Eh, pewnie mogłabym nie napisać nic, ale w którymś momencie postanowiłam, że będę z Wami szczera, więc oto ona, moja relacja z Diegem.

Drugi mecz belgijskiego turnieju, mecz o wszystko? Bardzo nie chciałam żeby takim się okazał. Wieczór i poranek po wyścigu wydawało się że takim może się stać, ale dzięki dobrym ludziom naokoło mnie takim nie będzie. Wyścig to wyjątkowy, bo nocny, wszystko inaczej – jedzenie, spanie, oświetlenie, a ja nie lubię zmian, nie czuję się w nich pewnie. Mimo to na starcie stanęłam w dobrym nastroju z czystą głową i myślą – fajna trasa, może uda mi się tu pościgać.

Niestety moje nadzieje zostały zgaszone tak szybko jak Belgów na dobry wynik na zakończonym właśnie mundialu.
Zielone światło, start i zaraz a jakże, korki! Ja ewidentnie nie umiem w tę grę, te dziewczyny pchają się jakby w PRLu cukier rzucili do sklepów, ewentualnie papier toaletowy w covidzie, normalnie dziki zachód.
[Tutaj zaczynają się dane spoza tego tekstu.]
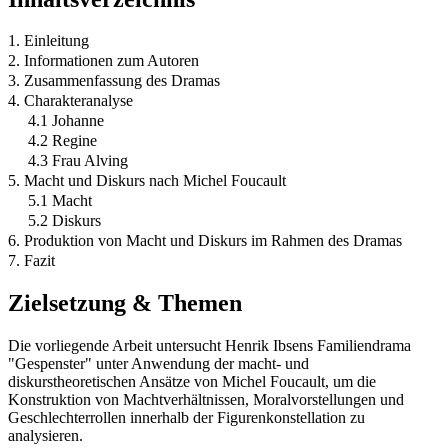
1. Einleitung
2. Informationen zum Autoren
3. Zusammenfassung des Dramas
4. Charakteranalyse
4.1 Johanne
4.2 Regine
4.3 Frau Alving
5. Macht und Diskurs nach Michel Foucault
5.1 Macht
5.2 Diskurs
6. Produktion von Macht und Diskurs im Rahmen des Dramas
7. Fazit
Zielsetzung & Themen
Die vorliegende Arbeit untersucht Henrik Ibsens Familiendrama
"Gespenster" unter Anwendung der macht- und
diskurstheoretischen Ansätze von Michel Foucault, um die
Konstruktion von Machtverhältnissen, Moralvorstellungen und
Geschlechterrollen innerhalb der Figurenkonstellation zu
analysieren.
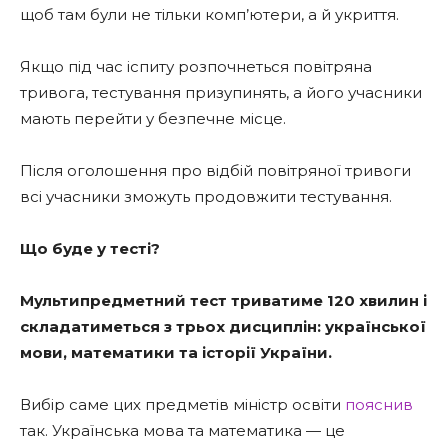
щоб там були не тільки комп’ютери, а й укриття.
Якщо під час іспиту розпочнеться повітряна
тривога, тестування призупинять, а його учасники
мають перейти у безпечне місце.
Після оголошення про відбій повітряної тривоги
всі учасники зможуть продовжити тестування.
Що буде у тесті?
Мультипредметний тест триватиме 120 хвилин і
складатиметься з трьох дисциплін: української
мови, математики та історії України.
Вибір саме цих предметів міністр освіти
пояснив
так. Українська мова та математика — це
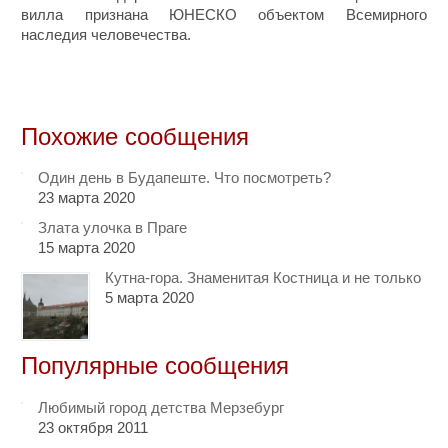
вилла признана ЮНЕСКО объектом Всемирного
наследия человечества.
Похожие сообщения
Один день в Будапеште. Что посмотреть?
23 марта 2020
Злата улочка в Праге
15 марта 2020
Кутна-гора. Знаменитая Костница и не только
5 марта 2020
Популярные сообщения
Любимый город детства Мерзебург
23 октября 2011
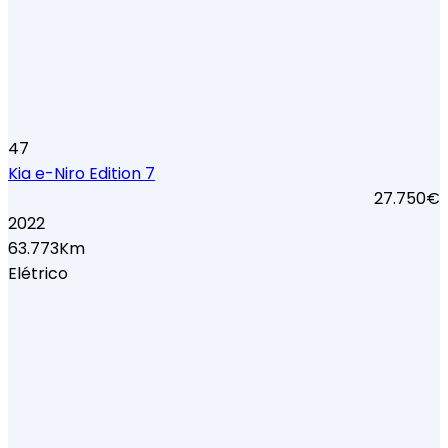
47
Kia e-Niro Edition 7
27.750€
2022
63.773Km
Elétrico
Stanowczo nie czuję się jak w domu w takich warunkach. Choć mam dwóch braci i bitwy mi nie obce, to jak stukilowa dziewczyna bez powodu daje mi z bara to zastanawiam się czy ja aby na pewno jestem na wyścigu kolarskim a nie zawodach sumo.

No nic, taka rzeczywistość, trzeba się w niej odnaleźć, robi się luźniej a ja mijam kolejne dziewczyny, czuję się nieźle. Nagle wyjeżdżam z któregoś zakrętu i czuję się jakby ktoś mnie złapał za siodełko, ale nie, to jednak tylko tak zawiało. No nic taki tu mają klimat, wiatr tego wieczoru wiał dwa razy szybciej niż Bolt biegnący na setkę. ;)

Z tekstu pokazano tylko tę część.